╔══

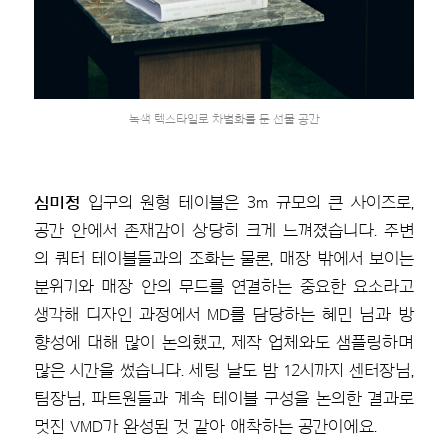
녹색 텍스타일로 차별화를 둔 선물 공간
심미정
입구의 원형 테이블은 3m 규모의 큰 사이즈로,
공간 안에서 존재감이 상당히 크게 느껴졌습니다. 주변
의 쿼터 테이블들과의 조화는 물론, 매장 밖에서 보이는
분위기와 매장 안의 무드를 연결하는 중요한 요소라고
생각해 디자인 과정에서 MD를 담당하는 혜민 님과 방
향성에 대해 많이 논의했고, 제작 업체와도 샘플링하며
많은 시간을 썼습니다. 세팅 날도 밤 12시까지 센터장님,
팀장님, 파트원들과 계속 테이블 구성을 논의한 결과로
멋진 VMD가 완성된 것 같아 애착하는 공간이에요.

╚══

What you are asked to do: Output a faithful copy of the data, with each picture left out.

Output for this task:
녹색 텍스타일로 차별화를 둔 선물 공간
심미정
입구의 원형 테이블은 3m 규모의 큰 사이즈로,
공간 안에서 존재감이 상당히 크게 느껴졌습니다. 주변
의 쿼터 테이블들과의 조화는 물론, 매장 밖에서 보이는
분위기와 매장 안의 무드를 연결하는 중요한 요소라고
생각해 디자인 과정에서 MD를 담당하는 혜민 님과 방
향성에 대해 많이 논의했고, 제작 업체와도 샘플링하며
많은 시간을 썼습니다. 세팅 날도 밤 12시까지 센터장님,
팀장님, 파트원들과 계속 테이블 구성을 논의한 결과로
멋진 VMD가 완성된 것 같아 애착하는 공간이에요.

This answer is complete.